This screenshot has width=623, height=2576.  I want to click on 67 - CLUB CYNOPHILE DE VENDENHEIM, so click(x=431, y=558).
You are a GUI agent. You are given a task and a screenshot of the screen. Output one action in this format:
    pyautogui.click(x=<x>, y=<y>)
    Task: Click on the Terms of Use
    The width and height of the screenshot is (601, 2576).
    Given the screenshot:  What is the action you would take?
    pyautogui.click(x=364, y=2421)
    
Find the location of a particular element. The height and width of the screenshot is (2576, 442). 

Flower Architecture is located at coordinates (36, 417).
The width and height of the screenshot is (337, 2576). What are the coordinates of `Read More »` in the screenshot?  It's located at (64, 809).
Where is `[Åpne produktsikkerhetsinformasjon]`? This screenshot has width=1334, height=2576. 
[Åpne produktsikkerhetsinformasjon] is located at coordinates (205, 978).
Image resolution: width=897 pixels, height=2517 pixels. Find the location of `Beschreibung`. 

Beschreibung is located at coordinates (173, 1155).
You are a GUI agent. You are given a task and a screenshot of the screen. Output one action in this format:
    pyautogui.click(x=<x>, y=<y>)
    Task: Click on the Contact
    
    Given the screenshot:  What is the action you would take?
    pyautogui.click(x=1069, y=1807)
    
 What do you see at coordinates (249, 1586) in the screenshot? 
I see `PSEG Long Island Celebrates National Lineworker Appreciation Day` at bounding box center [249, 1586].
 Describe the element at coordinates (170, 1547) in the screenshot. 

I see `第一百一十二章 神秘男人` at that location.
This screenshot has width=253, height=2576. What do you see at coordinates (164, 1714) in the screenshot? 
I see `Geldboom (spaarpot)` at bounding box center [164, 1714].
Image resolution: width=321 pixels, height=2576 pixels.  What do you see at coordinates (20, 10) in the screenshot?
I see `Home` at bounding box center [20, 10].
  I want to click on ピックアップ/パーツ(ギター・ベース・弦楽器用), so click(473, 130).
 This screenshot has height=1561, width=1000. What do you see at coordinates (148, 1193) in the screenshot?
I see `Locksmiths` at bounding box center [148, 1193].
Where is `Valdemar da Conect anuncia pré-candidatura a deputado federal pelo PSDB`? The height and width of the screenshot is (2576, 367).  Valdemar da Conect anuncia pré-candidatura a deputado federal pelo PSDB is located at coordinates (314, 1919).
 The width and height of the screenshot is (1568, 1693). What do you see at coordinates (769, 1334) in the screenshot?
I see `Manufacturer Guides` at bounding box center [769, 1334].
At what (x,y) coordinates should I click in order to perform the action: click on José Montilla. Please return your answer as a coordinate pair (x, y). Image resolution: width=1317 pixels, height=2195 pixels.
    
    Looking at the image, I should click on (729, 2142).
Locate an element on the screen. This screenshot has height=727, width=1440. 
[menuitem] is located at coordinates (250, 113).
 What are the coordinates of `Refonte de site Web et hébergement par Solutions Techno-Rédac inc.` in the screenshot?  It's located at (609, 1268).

> **What you are asked to do**: All of the entries above must be transcribed exactly.

> **Exercise answer**:
This screenshot has width=623, height=2576.  I want to click on 67 - CLUB CYNOPHILE DE VENDENHEIM, so click(x=431, y=558).
You are a GUI agent. You are given a task and a screenshot of the screen. Output one action in this format:
    pyautogui.click(x=<x>, y=<y>)
    Task: Click on the Terms of Use
    The width and height of the screenshot is (601, 2576).
    Given the screenshot:  What is the action you would take?
    pyautogui.click(x=364, y=2421)
    
Find the location of a particular element. The height and width of the screenshot is (2576, 442). 

Flower Architecture is located at coordinates (36, 417).
The width and height of the screenshot is (337, 2576). What are the coordinates of `Read More »` in the screenshot?  It's located at (64, 809).
Where is `[Åpne produktsikkerhetsinformasjon]`? This screenshot has width=1334, height=2576. 
[Åpne produktsikkerhetsinformasjon] is located at coordinates (205, 978).
Image resolution: width=897 pixels, height=2517 pixels. Find the location of `Beschreibung`. 

Beschreibung is located at coordinates (173, 1155).
You are a GUI agent. You are given a task and a screenshot of the screen. Output one action in this format:
    pyautogui.click(x=<x>, y=<y>)
    Task: Click on the Contact
    
    Given the screenshot:  What is the action you would take?
    pyautogui.click(x=1069, y=1807)
    
 What do you see at coordinates (249, 1586) in the screenshot? 
I see `PSEG Long Island Celebrates National Lineworker Appreciation Day` at bounding box center [249, 1586].
 Describe the element at coordinates (170, 1547) in the screenshot. 

I see `第一百一十二章 神秘男人` at that location.
This screenshot has width=253, height=2576. What do you see at coordinates (164, 1714) in the screenshot? 
I see `Geldboom (spaarpot)` at bounding box center [164, 1714].
Image resolution: width=321 pixels, height=2576 pixels.  What do you see at coordinates (20, 10) in the screenshot?
I see `Home` at bounding box center [20, 10].
  I want to click on ピックアップ/パーツ(ギター・ベース・弦楽器用), so click(473, 130).
 This screenshot has height=1561, width=1000. What do you see at coordinates (148, 1193) in the screenshot?
I see `Locksmiths` at bounding box center [148, 1193].
Where is `Valdemar da Conect anuncia pré-candidatura a deputado federal pelo PSDB`? The height and width of the screenshot is (2576, 367).  Valdemar da Conect anuncia pré-candidatura a deputado federal pelo PSDB is located at coordinates (314, 1919).
 The width and height of the screenshot is (1568, 1693). What do you see at coordinates (769, 1334) in the screenshot?
I see `Manufacturer Guides` at bounding box center [769, 1334].
At what (x,y) coordinates should I click in order to perform the action: click on José Montilla. Please return your answer as a coordinate pair (x, y). Image resolution: width=1317 pixels, height=2195 pixels.
    
    Looking at the image, I should click on (729, 2142).
Locate an element on the screen. This screenshot has height=727, width=1440. 
[menuitem] is located at coordinates (250, 113).
 What are the coordinates of `Refonte de site Web et hébergement par Solutions Techno-Rédac inc.` in the screenshot?  It's located at (609, 1268).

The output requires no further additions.